2026-05-23/Ben Severn

Pipe Your SaaS Data to Your Warehouse: A Funnel That Doesn't Own It

Most MDM tools want to be your source of truth — you query their store. bensevern.dev inverts that: it's a matching funnel between your SaaS sources and your warehouse, then hands the data back. Here's what that looks like end-to-end.

python mdm data-pipeline entity-resolution warehouse etl

If you've ever sat in a Reltio sales call, the pitch is some version of "we'll hold your customer record, and your downstream systems will sync from us." That's the model. They sit in the middle, they own the master record, you trust their lineage.

It works at Fortune-500 scale. It also costs $300k+/yr, takes 6-18 months to implement, and leaves your customer data inside a vendor's database. For the 99% of companies that aren't a Fortune 500 — RevOps teams reconciling HubSpot + Salesforce + Stripe, event-ops teams merging Cvent + Bizzabo attendees, PE platforms integrating post-acquisition CRM files — that pitch is overkill and the lock-in is real.

bensevern.dev inverts the shape: instead of being your customer-data source of truth, it's a funnel between your SaaS sources and the warehouse you already own. We collect, match, surface ambiguous merges in a review queue, and push the resulting golden records back. The warehouse stays the source of truth; we're the filter. If we go away tomorrow, the last good push is still in your warehouse table.

This post walks the full five-stage funnel end-to-end.

The funnel, in five stages

  ┌─────────┐    ┌──────────┐    ┌────────┐    ┌────────┐    ┌──────────┐
  │ Sources │ -> │Autoconfig│ -> │ Match  │ -> │ Review │ -> │   Push   │
  │  (in)   │    │          │    │ + cluster│  │ queue  │    │  (out)   │
  └─────────┘    └──────────┘    └────────┘    └────────┘    └──────────┘

Each stage is a separate concern with a separate interface. You can stop at any stage and inspect what happened, replay it, or fork it. The matching engine (goldenmatch) is MIT-licensed on PyPI, so if the SaaS goes sideways you still have the engine.

Stage 1 — Ingest from wherever your data lives

Sources supports 22 connectors today: HubSpot, Salesforce, Stripe, Pipedrive, Klaviyo, Shopify, Intercom, Zendesk, Airtable, Mailchimp, and the rest of the modern SaaS surface, plus SQL (Postgres, MySQL, Snowflake, BigQuery), cloud files (S3, GCS, Azure Blob, SFTP), Google Sheets, and OAuth-backed (Microsoft Graph, Google Contacts, Salesforce).

Each source is a row in a golden_sources table with an entity_type — typically person or account. Sources sharing an entity_type get pooled, so HubSpot + Salesforce contacts deduplicate against each other automatically.

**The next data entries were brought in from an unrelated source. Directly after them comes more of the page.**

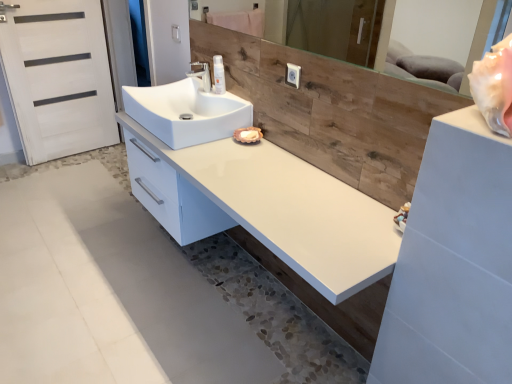 Question: From a real-world perspective, is white glossy spray can at center above or below white matte door at left?

Choices:
 (A) below
 (B) above

Answer: (B)

Question: Is white glossy spray can at center bigger or smaller than white matte door at left?

Choices:
 (A) big
 (B) small

Answer: (B)

Question: Based on their relative distances, which object is farther from the white glossy counter at center?

Choices:
 (A) white glossy faucet at center
 (B) white glossy sink at center
 (C) wooden mirror at upper center
 (D) white matte door at left
 (E) white glossy spray can at center

Answer: (C)

Question: Which of these objects is positioned farthest from the white glossy faucet at center?

Choices:
 (A) white glossy spray can at center
 (B) white glossy counter at center
 (C) wooden mirror at upper center
 (D) white matte door at left
 (E) white glossy sink at center

Answer: (C) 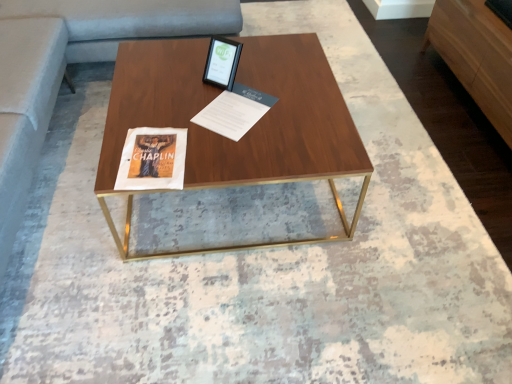 Identify the location of vacant space in front of walnut wood coffee table at center. Image resolution: width=512 pixels, height=384 pixels. click(x=230, y=309). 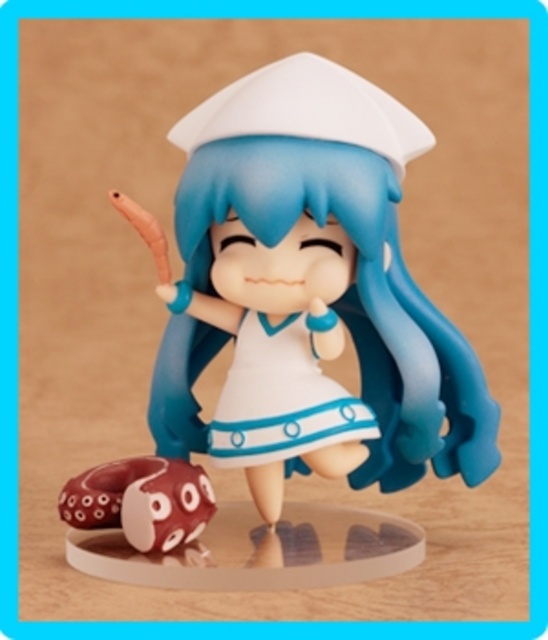 Question: Which of the following is the closest to the observer?

Choices:
 (A) coord(408,312)
 (B) coord(162,520)

Answer: (B)

Question: Which object appears closest to the camera in this image?

Choices:
 (A) matte plastic figure at center
 (B) white glossy dress at center

Answer: (A)

Question: Which is farther from the matte brown octopus at lower left?

Choices:
 (A) white glossy dress at center
 (B) matte plastic figure at center

Answer: (B)

Question: Can you confirm if matte plastic figure at center is bigger than white glossy dress at center?

Choices:
 (A) yes
 (B) no

Answer: (A)

Question: Does matte plastic figure at center appear under matte brown octopus at lower left?

Choices:
 (A) yes
 (B) no

Answer: (B)

Question: Where is white glossy dress at center located in relation to matte brown octopus at lower left in the image?

Choices:
 (A) right
 (B) left

Answer: (A) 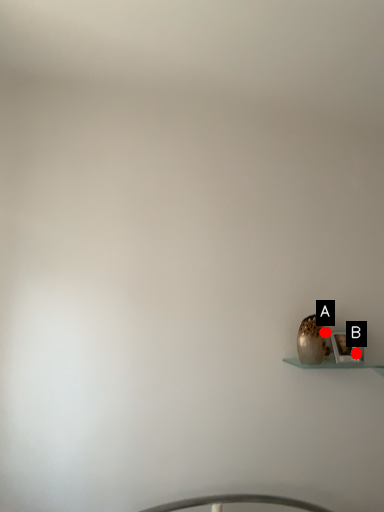 Question: Two points are circled on the image, labeled by A and B beside each circle. Which point is farther to the camera?

Choices:
 (A) A is further
 (B) B is further

Answer: (A) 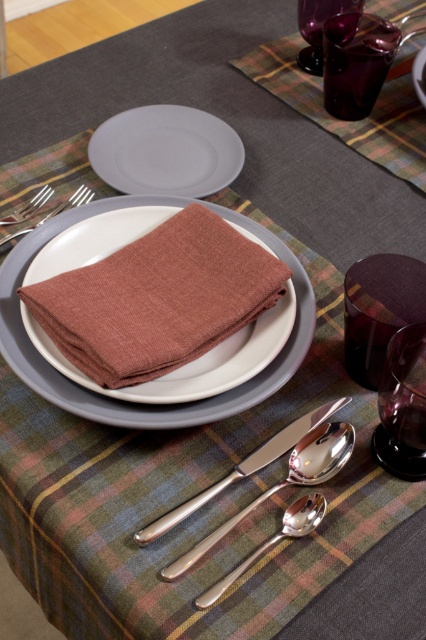 Question: Can you confirm if silver metallic spoon at center is positioned to the left of transparent purple wine glass at upper right?

Choices:
 (A) no
 (B) yes

Answer: (B)

Question: Among these points, which one is nearest to the camera?

Choices:
 (A) (226, 579)
 (B) (161, 164)

Answer: (A)

Question: Does matte gray plate at upper center appear on the left side of matte gray plate at center?

Choices:
 (A) no
 (B) yes

Answer: (B)

Question: Which point appears closest to the camera in this image?

Choices:
 (A) (91, 246)
 (B) (417, 54)
 (C) (9, 224)

Answer: (A)

Question: Observing the image, what is the correct spatial positioning of satin silver spoon at lower center in reference to silver metallic fork at upper left?

Choices:
 (A) below
 (B) above

Answer: (A)

Question: Which of the following is the farthest from the observer?

Choices:
 (A) satin silver spoon at lower center
 (B) brown linen napkin at center

Answer: (B) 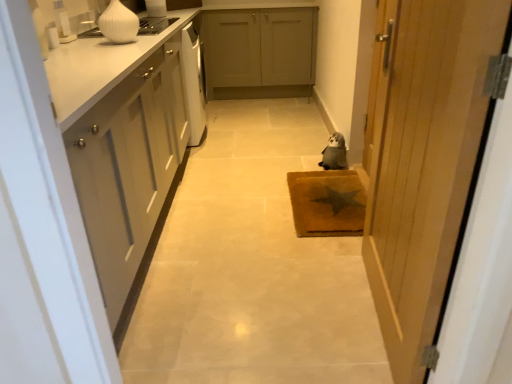 The width and height of the screenshot is (512, 384). Describe the element at coordinates (334, 153) in the screenshot. I see `fuzzy gray stuffed animal at center` at that location.

Describe the element at coordinates (259, 52) in the screenshot. I see `matte gray cabinets at center, marked as the 1th cabinetry in a back-to-front arrangement` at that location.

I want to click on wooden door at right, so click(424, 160).

Measure the distance between wooden door at right and camera.

The depth of wooden door at right is 72.23 centimeters.

What do you see at coordinates (327, 203) in the screenshot? This screenshot has width=512, height=384. I see `brown textured mat at center` at bounding box center [327, 203].

Locate an element on the screen. The image size is (512, 384). fuzzy gray stuffed animal at center is located at coordinates (334, 153).

What's the angular difference between white matte cabinet at left, the 2th cabinetry viewed from the back, and wooden door at right's facing directions?

white matte cabinet at left, the 2th cabinetry viewed from the back, and wooden door at right are facing 174 degrees away from each other.

Is white matte cabinet at left, acting as the 1th cabinetry starting from the left, beside wooden door at right?

No, white matte cabinet at left, acting as the 1th cabinetry starting from the left, is not beside wooden door at right.

Between white matte cabinet at left, the 1th cabinetry positioned from the front, and wooden door at right, which one has smaller size?

wooden door at right is smaller.

Would you say white matte cabinet at left, acting as the 1th cabinetry starting from the left, contains wooden door at right?

No, wooden door at right is not surrounded by white matte cabinet at left, acting as the 1th cabinetry starting from the left.

Between point (301, 77) and point (136, 28), which one is positioned in front?

Positioned in front is point (136, 28).

Between matte gray cabinets at center, which ranks as the second cabinetry in bottom-to-top order, and white glossy vase at upper left, which one has larger width?

matte gray cabinets at center, which ranks as the second cabinetry in bottom-to-top order, is wider.

Does matte gray cabinets at center, which ranks as the second cabinetry in bottom-to-top order, turn towards white glossy vase at upper left?

Yes, matte gray cabinets at center, which ranks as the second cabinetry in bottom-to-top order, is oriented towards white glossy vase at upper left.

How many degrees apart are the facing directions of matte gray cabinets at center, marked as the 1th cabinetry in a top-to-bottom arrangement, and white glossy vase at upper left?

They differ by 89.5 degrees in their facing directions.

Which is behind, point (329, 151) or point (214, 64)?

Positioned behind is point (214, 64).

Considering the positions of objects fuzzy gray stuffed animal at center and matte gray cabinets at center, which ranks as the second cabinetry in left-to-right order, in the image provided, who is more to the left, fuzzy gray stuffed animal at center or matte gray cabinets at center, which ranks as the second cabinetry in left-to-right order,?

matte gray cabinets at center, which ranks as the second cabinetry in left-to-right order.

Based on the photo, is fuzzy gray stuffed animal at center behind matte gray cabinets at center, marked as the 1th cabinetry in a top-to-bottom arrangement?

No, the depth of fuzzy gray stuffed animal at center is less than that of matte gray cabinets at center, marked as the 1th cabinetry in a top-to-bottom arrangement.

Considering the relative sizes of fuzzy gray stuffed animal at center and matte gray cabinets at center, placed as the 2th cabinetry when sorted from front to back, in the image provided, is fuzzy gray stuffed animal at center bigger than matte gray cabinets at center, placed as the 2th cabinetry when sorted from front to back,?

No.

How many degrees apart are the facing directions of fuzzy gray stuffed animal at center and wooden door at right?

The angle between the facing direction of fuzzy gray stuffed animal at center and the facing direction of wooden door at right is 24.7 degrees.

Considering the points (339, 166) and (399, 333), which point is behind, point (339, 166) or point (399, 333)?

The point (339, 166) is farther.

Is fuzzy gray stuffed animal at center in contact with wooden door at right?

fuzzy gray stuffed animal at center and wooden door at right are not in contact.

Based on the photo, from a real-world perspective, who is located lower, brown textured mat at center or fuzzy gray stuffed animal at center?

brown textured mat at center, from a real-world perspective.

Considering the sizes of objects brown textured mat at center and fuzzy gray stuffed animal at center in the image provided, who is smaller, brown textured mat at center or fuzzy gray stuffed animal at center?

fuzzy gray stuffed animal at center is smaller.

Is point (313, 227) behind point (336, 147)?

No, (313, 227) is closer to viewer.

From the image's perspective, would you say matte gray cabinets at center, marked as the 1th cabinetry in a top-to-bottom arrangement, is shown under brown textured mat at center?

Incorrect, from the image's perspective, matte gray cabinets at center, marked as the 1th cabinetry in a top-to-bottom arrangement, is higher than brown textured mat at center.

From a real-world perspective, between matte gray cabinets at center, positioned as the first cabinetry in right-to-left order, and brown textured mat at center, who is vertically higher?

In real-world perspective, matte gray cabinets at center, positioned as the first cabinetry in right-to-left order, is above.

Looking at the image, does white glossy vase at upper left seem bigger or smaller compared to white matte cabinet at left, the 2th cabinetry viewed from the back?

In the image, white glossy vase at upper left appears to be smaller than white matte cabinet at left, the 2th cabinetry viewed from the back.

Would you say white matte cabinet at left, the 1th cabinetry positioned from the front, is part of white glossy vase at upper left's contents?

No, white matte cabinet at left, the 1th cabinetry positioned from the front, is not inside white glossy vase at upper left.

Measure the distance from white glossy vase at upper left to white matte cabinet at left, the 2th cabinetry viewed from the back.

white glossy vase at upper left and white matte cabinet at left, the 2th cabinetry viewed from the back, are 28.03 inches apart from each other.

From the image's perspective, is white glossy vase at upper left located above white matte cabinet at left, the 2th cabinetry when ordered from right to left?

Yes, from the image's perspective, white glossy vase at upper left is above white matte cabinet at left, the 2th cabinetry when ordered from right to left.

Locate an element on the screen. Image resolution: width=512 pixels, height=384 pixels. door that is below the white matte cabinet at left, acting as the 1th cabinetry starting from the left (from the image's perspective) is located at coordinates (424, 160).

You are a GUI agent. You are given a task and a screenshot of the screen. Output one action in this format:
    pyautogui.click(x=<x>, y=<y>)
    Task: Click on the vase above the matte gray cabinets at center, which ranks as the second cabinetry in bottom-to-top order (from a real-world perspective)
    Image resolution: width=512 pixels, height=384 pixels.
    Given the screenshot: What is the action you would take?
    pyautogui.click(x=119, y=23)

Based on their spatial positions, is white glossy vase at upper left or fuzzy gray stuffed animal at center further from matte gray cabinets at center, marked as the 1th cabinetry in a top-to-bottom arrangement?

white glossy vase at upper left lies further to matte gray cabinets at center, marked as the 1th cabinetry in a top-to-bottom arrangement, than the other object.

Based on their spatial positions, is wooden door at right or white matte cabinet at left, the 1th cabinetry positioned from the front, closer to white glossy vase at upper left?

white matte cabinet at left, the 1th cabinetry positioned from the front.

Based on their spatial positions, is wooden door at right or brown textured mat at center closer to matte gray cabinets at center, which ranks as the second cabinetry in left-to-right order?

brown textured mat at center is closer to matte gray cabinets at center, which ranks as the second cabinetry in left-to-right order.

Consider the image. From the image, which object appears to be nearer to matte gray cabinets at center, which ranks as the second cabinetry in left-to-right order, brown textured mat at center or wooden door at right?

Among the two, brown textured mat at center is located nearer to matte gray cabinets at center, which ranks as the second cabinetry in left-to-right order.

Estimate the real-world distances between objects in this image. Which object is closer to brown textured mat at center, white glossy vase at upper left or fuzzy gray stuffed animal at center?

fuzzy gray stuffed animal at center is closer to brown textured mat at center.

From the picture: Estimate the real-world distances between objects in this image. Which object is further from white glossy vase at upper left, white matte cabinet at left, the 1th cabinetry positioned from the front, or matte gray cabinets at center, marked as the 1th cabinetry in a top-to-bottom arrangement?

matte gray cabinets at center, marked as the 1th cabinetry in a top-to-bottom arrangement, lies further to white glossy vase at upper left than the other object.

Estimate the real-world distances between objects in this image. Which object is closer to wooden door at right, white matte cabinet at left, the 2th cabinetry viewed from the back, or fuzzy gray stuffed animal at center?

white matte cabinet at left, the 2th cabinetry viewed from the back, is positioned closer to the anchor wooden door at right.

When comparing their distances from brown textured mat at center, does fuzzy gray stuffed animal at center or white matte cabinet at left, the 1th cabinetry positioned from the front, seem closer?

Among the two, fuzzy gray stuffed animal at center is located nearer to brown textured mat at center.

# CLI sketch — most users do this via the /golden/sources UI
$ POST /api/golden/sources
{
  "name": "HubSpot CRM",
  "source_type": "hubspot_contacts",
  "entity_type": "person"
}

CDC happens via a cursor_column (e.g. updated_at) — each ingest only pulls rows updated since the last successful run.

Stage 2 — Autoconfig: no DSL to learn first

The biggest difference between us and the older MDM tools is multi-wave autoconfig in goldenmatch 1.18. On the first dispatch against a new source, the engine inspects your schema and proposes:

Which columns to block on (high-cardinality identifiers — email, phone, federal_tax_id, etc.)
Per-field scorers (name → token Jaccard, email → exact, address → token-sort, phone → normalized E.164)
A clustering threshold tuned to the data shape
Survivorship rules — which source wins on each field

You don't need to write a config file before your first useful run. The autoconfig is right for most cases; you override what you don't like.

import goldenmatch as gm
result = gm.dedupe_df(df)  # no config — autoconfig handles it
print(f"{result.cluster_count} clusters from {result.record_count} records")
print(f"Ambiguous (needs review): {len(result.ambiguous_merges)}")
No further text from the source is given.